▶ _DIRECTIONS FOR THIS TASK_
Please set down each record exactly as it appears, but leave out any pictures.

▶ _RECORDS SHOWN_
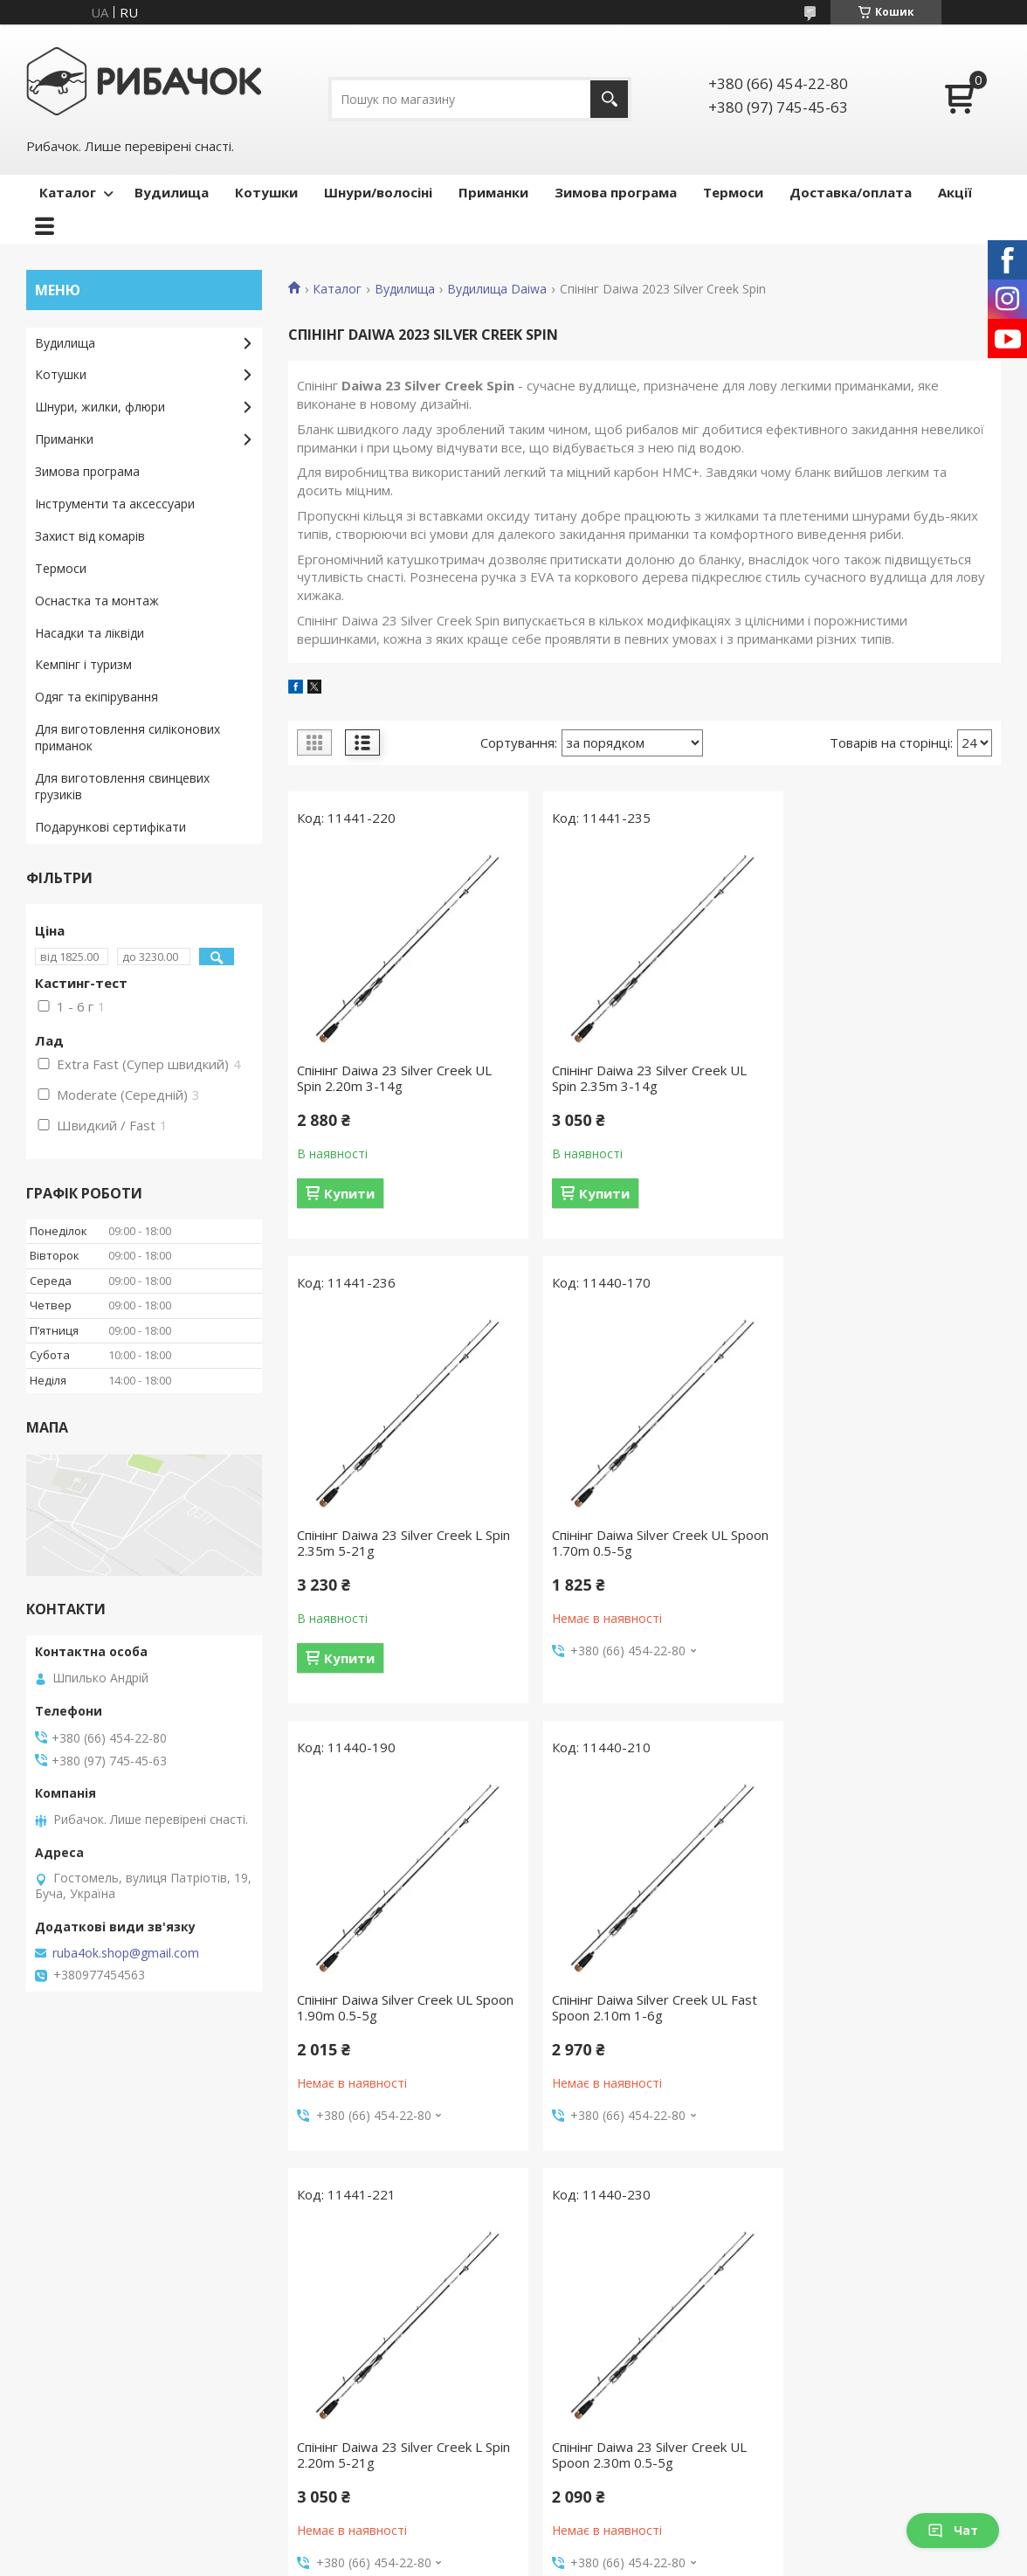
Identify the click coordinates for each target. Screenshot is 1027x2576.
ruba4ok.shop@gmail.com (125, 1953)
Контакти (63, 2348)
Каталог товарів (333, 2297)
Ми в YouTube (76, 2475)
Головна (60, 2297)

▶ _OUTPUT OF THE TASK_
Identify the click coordinates for each target. Screenshot is 1027x2576.
ruba4ok.shop@gmail.com (125, 1953)
Контакти (63, 2348)
Каталог товарів (333, 2297)
Ми в YouTube (76, 2475)
Головна (60, 2297)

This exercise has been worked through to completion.